沈清越察觉到萧序之似乎是生气了,但还是硬着头皮说道:“皇叔当然也算外男了。”
她说着,便如屁股着火了一般,急匆匆带着霜降回了自家的马车。
上了马车以后,她才拍着胸口重重松了一口气。
霜降十分奇怪的说道:“小姐,你为什么那么害怕端王殿下?”
他分明一直都挺维护小姐的。
沈清越转头看向霜降:“此人深不可测,咱们还是要离他远远的,可不能让他看出什么端倪来。”
霜降却更加奇怪了:“端倪?小姐你怕端王殿下看出什么端倪来?”
霜降一直都不知道沈清越悄悄去了江南的事。
那段时间沈清越装作身患怪病,将霜降支去了距离千京城千里之外的药城,让霜降帮她寻找一种珍稀的药草。
霜降一去一回便恰好两月的时间,所以沈清越在江南发生的那些事情,霜降一概不知。
一来,沈清越并不想让霜降为自己担忧。
二来,倘若霜降知道自己一直都在被裴清所虐待,霜降很有可能会和裴清拼命。
沈清越并不想让霜降因为自己而受到任何伤害。
所以她和裴清之间以及后来所发生的那些,从头到尾都是瞒着霜降的。
此时此刻,沈清越沉默了一会儿才道:“我只是觉得皇叔似乎哪里不太对。”
霜降点了点头:“可不是,他一直都想要凑近小姐来着。”
“凑近我?”
沈清越心里一惊。
霜降在远处看得明白,她点了点头道:“可不是,刚才小姐坐在那里吃馄饨,端王殿下就一直想要凑近小姐。”
“也不知道他凑小姐那么近想要做什么。
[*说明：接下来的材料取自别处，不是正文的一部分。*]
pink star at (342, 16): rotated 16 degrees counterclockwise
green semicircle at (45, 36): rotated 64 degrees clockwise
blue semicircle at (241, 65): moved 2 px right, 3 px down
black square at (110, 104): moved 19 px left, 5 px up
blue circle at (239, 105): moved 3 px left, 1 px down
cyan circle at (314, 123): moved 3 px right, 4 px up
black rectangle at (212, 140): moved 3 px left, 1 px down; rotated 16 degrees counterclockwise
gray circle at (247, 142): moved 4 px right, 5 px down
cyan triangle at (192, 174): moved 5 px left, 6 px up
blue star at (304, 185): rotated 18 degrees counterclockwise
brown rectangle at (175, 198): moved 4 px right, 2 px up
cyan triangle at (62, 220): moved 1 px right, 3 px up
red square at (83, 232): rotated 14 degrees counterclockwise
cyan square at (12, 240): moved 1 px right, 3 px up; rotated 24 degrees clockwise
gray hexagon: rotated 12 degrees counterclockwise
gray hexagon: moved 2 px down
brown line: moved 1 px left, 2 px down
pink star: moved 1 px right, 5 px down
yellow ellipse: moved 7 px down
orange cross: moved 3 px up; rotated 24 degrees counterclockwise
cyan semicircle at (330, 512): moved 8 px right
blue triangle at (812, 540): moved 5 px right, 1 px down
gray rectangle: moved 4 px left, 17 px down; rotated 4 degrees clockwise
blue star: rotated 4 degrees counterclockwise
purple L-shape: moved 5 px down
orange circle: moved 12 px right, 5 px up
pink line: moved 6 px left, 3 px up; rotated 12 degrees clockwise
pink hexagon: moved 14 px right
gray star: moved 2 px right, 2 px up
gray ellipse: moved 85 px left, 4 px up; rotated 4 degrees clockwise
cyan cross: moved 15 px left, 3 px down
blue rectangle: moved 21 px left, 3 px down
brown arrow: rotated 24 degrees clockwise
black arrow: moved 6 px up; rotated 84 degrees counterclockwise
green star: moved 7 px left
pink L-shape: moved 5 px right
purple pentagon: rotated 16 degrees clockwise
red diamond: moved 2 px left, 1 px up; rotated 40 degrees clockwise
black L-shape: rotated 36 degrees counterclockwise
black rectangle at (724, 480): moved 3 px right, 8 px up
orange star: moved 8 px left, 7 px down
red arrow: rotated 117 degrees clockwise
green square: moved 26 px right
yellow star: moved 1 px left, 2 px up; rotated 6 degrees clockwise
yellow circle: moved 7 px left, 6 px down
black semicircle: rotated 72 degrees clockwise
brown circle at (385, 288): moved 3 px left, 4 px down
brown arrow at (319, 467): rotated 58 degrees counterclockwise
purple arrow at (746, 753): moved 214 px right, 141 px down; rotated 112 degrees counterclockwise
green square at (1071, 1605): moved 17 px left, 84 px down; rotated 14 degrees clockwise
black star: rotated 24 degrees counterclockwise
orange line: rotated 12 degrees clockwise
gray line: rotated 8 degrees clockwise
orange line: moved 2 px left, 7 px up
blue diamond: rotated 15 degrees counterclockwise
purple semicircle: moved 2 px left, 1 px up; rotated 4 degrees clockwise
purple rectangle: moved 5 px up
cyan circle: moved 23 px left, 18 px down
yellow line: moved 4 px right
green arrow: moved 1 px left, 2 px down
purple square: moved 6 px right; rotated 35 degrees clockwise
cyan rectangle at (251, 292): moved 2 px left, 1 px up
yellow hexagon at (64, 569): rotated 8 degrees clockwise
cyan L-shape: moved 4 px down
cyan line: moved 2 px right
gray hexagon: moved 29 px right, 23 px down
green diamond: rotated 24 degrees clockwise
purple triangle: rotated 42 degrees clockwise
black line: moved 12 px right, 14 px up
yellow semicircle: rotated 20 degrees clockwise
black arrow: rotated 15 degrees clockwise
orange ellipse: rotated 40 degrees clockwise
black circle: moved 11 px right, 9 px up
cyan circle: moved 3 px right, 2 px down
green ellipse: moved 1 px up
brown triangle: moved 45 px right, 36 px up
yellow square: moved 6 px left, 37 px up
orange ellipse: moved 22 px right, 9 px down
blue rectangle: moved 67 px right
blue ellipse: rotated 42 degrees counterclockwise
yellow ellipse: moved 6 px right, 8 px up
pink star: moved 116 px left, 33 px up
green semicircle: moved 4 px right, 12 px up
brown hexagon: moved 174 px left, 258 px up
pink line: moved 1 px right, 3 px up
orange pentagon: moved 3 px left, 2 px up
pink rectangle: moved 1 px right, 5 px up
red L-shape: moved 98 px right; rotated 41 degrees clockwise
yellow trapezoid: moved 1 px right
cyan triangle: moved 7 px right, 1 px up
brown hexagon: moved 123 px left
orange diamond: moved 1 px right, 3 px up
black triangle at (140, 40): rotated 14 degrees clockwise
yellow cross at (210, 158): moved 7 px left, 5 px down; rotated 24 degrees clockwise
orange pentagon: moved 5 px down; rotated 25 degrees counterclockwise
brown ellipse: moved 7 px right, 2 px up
”
继而霜降心里咯噔了一下,想到了一个十分不好的猜测。
她的脸上出现了一种掺杂着惊悚以及不可置信的表情,声音都几乎有些发颤了:“小姐,你说这位端王殿下不会是喜欢你吧?”
沈清越被霜降的话狠狠的噎了一下。
她刚想反驳,霜降便自己否定了这个猜测。
“不对不对,小姐已经嫁做人妇了,如果端王殿下还喜欢您的话,那他岂不是就是一个畜生!”
“明明小姐和裴公子那么恩爱!”
沈清越心里陡然一沉。
是啊,不管她怎样憎恨裴清,裴清曾经怎样对过她,在外人眼中,她和裴清始终都是一对恩爱夫妻……
就连她的贴身婢女霜降,都没有看出任何端倪来。
沈清越想到这里,不免觉得万分讽刺。
她讽刺的不是别人,而是裴清自己。
这个人当真是太会演戏了。
演的让所有人都相信了他的深情不渝,就连她曾经也不曾质疑过半分。
可是直到嫁进裴家以后她才知道,那所谓的深情不渝,只不过是水中之月,镜中之花,黄粱梦一场。
沈清越逐渐冷静了下来,她忽然试着凑近了霜降。
霜降不知道小姐要做什么,睁大了眼睛就这样呆呆的看着自家小姐。
沈清越凑近了霜降,打量着霜降的模样和衣着,并没有看出任何不妥来。
她想不通萧序之凑近自己究竟想要做什么。
难不成是想要凑近看看她的脸?
但两个人长相一样,并不能拿来做什么证据……
难不成是想从她的穿着看出来什么?
沈清越在江南的时候穿的花枝招展,可是回了京城以后,穿的衣服都十分朴素大方。
她一时间又陷入了沉思,不知道萧序之究竟玩的是哪一出。
便就在这时,霜降轻轻耸了耸鼻子,道:“小姐,你身上的香味好好闻。”
沈清越原本还在动脑子思考,听到霜降的这句话,下意识的问:“香?哪里香了?”
霜降道:“小姐身上就是有一种特殊的香味呀,我记得小姐身上的这股香自小时候就有了,还是夫人亲自给小姐调配的呢!”